[Qt-interest] Qt open source and VS 2008... how to make it work?
Frederic Tingaud
tingaud at gostai.com
Fri Feb 19 15:31:21 CET 2010
Oliver.Knoll at comit.ch a écrit :
> David Ching wrote on Friday, February 19, 2010 3:23 AM:
>
>
>>> ...
>>> I need to use Qt with Visual Studio 2008.
>>>
>> Welcome from a fellow Qt'er on Visual Studio!
>>
>
> Also note that even though Qt provides a nice "Qt integration" for Visual Studio, that plugin won't work with the *Express* versions - simply because the Express don't support plugins (on purpose - if you need this, take $$$ into your hands).
>
> That is true for VS 2005 Express, but I strongly believe that this still holds for the VS 2008 Express and probably the upcoming 2010, too.
>
> That does *not* mean that you can't use Qt with the Express versions. It simply means that you need to either
>
> - have your Visual Studio projects (re-) generated from the Qt *.pro file (see qmake and the 'vcapp' template)

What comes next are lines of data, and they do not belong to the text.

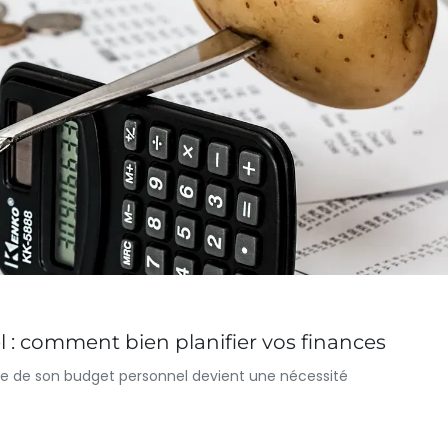
 : comment bien planifier vos finances
e de son budget personnel devient une nécessité
]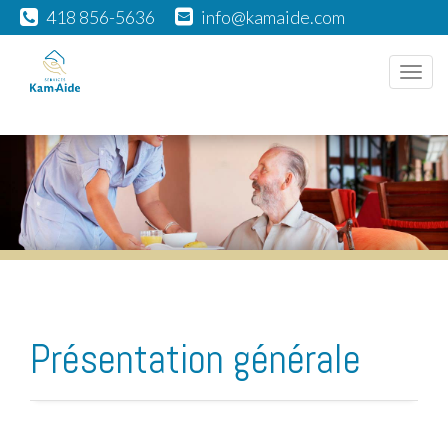
418 856-5636
info@kamaide.com
Men
Présentation générale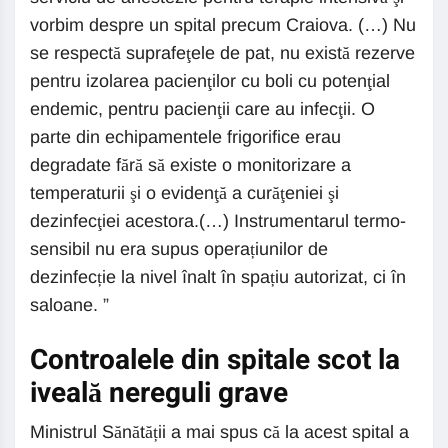
vorbim despre un spital precum Craiova. (…) Nu
se respectă suprafeţele de pat, nu există rezerve
pentru izolarea pacienţilor cu boli cu potenţial
endemic, pentru pacienţii care au infecţii. O
parte din echipamentele frigorifice erau
degradate fără să existe o monitorizare a
temperaturii şi o evidenţă a curăţeniei şi
dezinfecţiei acestora.(…) Instrumentarul termo-
sensibil nu era supus operațiunilor de
dezinfecție la nivel înalt în spațiu autorizat, ci în
saloane. ”
Controalele din spitale scot la
iveală nereguli grave
Ministrul Sănătății a mai spus că la acest spital a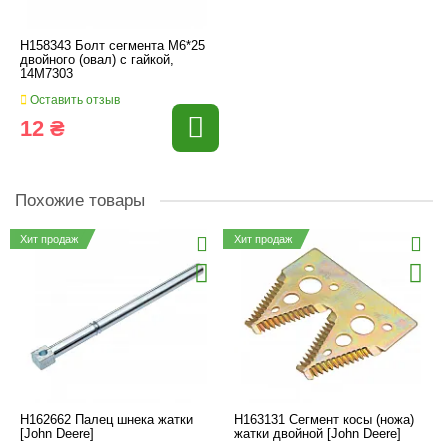
H158343 Болт сегмента M6*25
двойного (овал) с гайкой,
14M7303
Оставить отзыв
12 ₴
Похожие товары
Хит продаж
Хит продаж
H162662 Палец шнека жатки
H163131 Сегмент косы (ножа)
[John Deere]
жатки двойной [John Deere]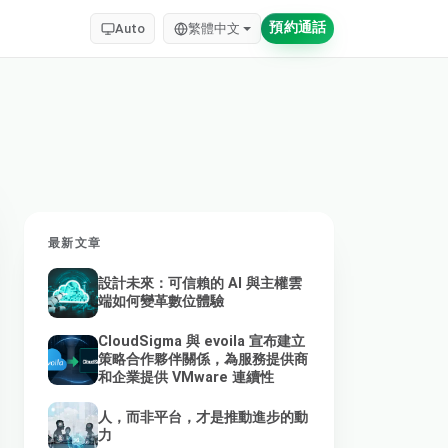
預約通話
Auto
繁體中文
最新文章
設計未來：可信賴的 AI 與主權雲
端如何變革數位體驗
CloudSigma 與 evoila 宣布建立
策略合作夥伴關係，為服務提供商
和企業提供 VMware 連續性
人，而非平台，才是推動進步的動
力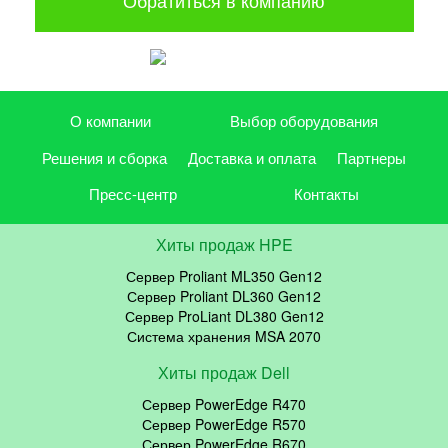
О компании
Выбор оборудования
Решения и сборка
Доставка и оплата
Партнеры
Пресс-центр
Контакты
Хиты продаж HPE
Сервер Proliant ML350 Gen12
Сервер Proliant DL360 Gen12
Сервер ProLiant DL380 Gen12
Система хранения MSA 2070
Хиты продаж Dell
Сервер PowerEdge R470
Сервер PowerEdge R570
Сервер PowerEdge R670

> - manually add the "post-build" steps to the *.h header files which need to be moc'd/*.ui files which need to be compiled
>
> Disadvantage of the former (qmake): you loose any custom settings you do within Visual Studio each time you re-generate the Visual Studio projects (because you have added new source/UI files to your *.pro files, for example). Advantage: platform-independent: you can generate Makefiles for Unix/Linux, Windows, Mac...
>
> Disadvante of the later (Visual Studio): it is a pain to manually update the post-build steps! But doable... and the advantage is that e.g. it is very easy to set dependencies between projects (e.g. your *.exe and *.dll(s)), the header dependencies are automagically set (so when you change a header the dependent projects get re-build as well etc.)
>
>
> Cheers, Oliver
>
I use Qt with Visual Studio Express and we use a third solution, that is
to generate the project through CMake. It is cross-platform, it handles
moc/ui generation and most of the custom settings to the project that
could be done can be scripted in CMake in order to keep them when
regenerating the project. I find it extremely convenient.
The only drawback I have with this solution is that it uses the
post-build events and when calling "Build" while a debug is already
running (a dialog asks if you want to stop the previous debug), VSE
doesn't do the post-build steps (I use 2005).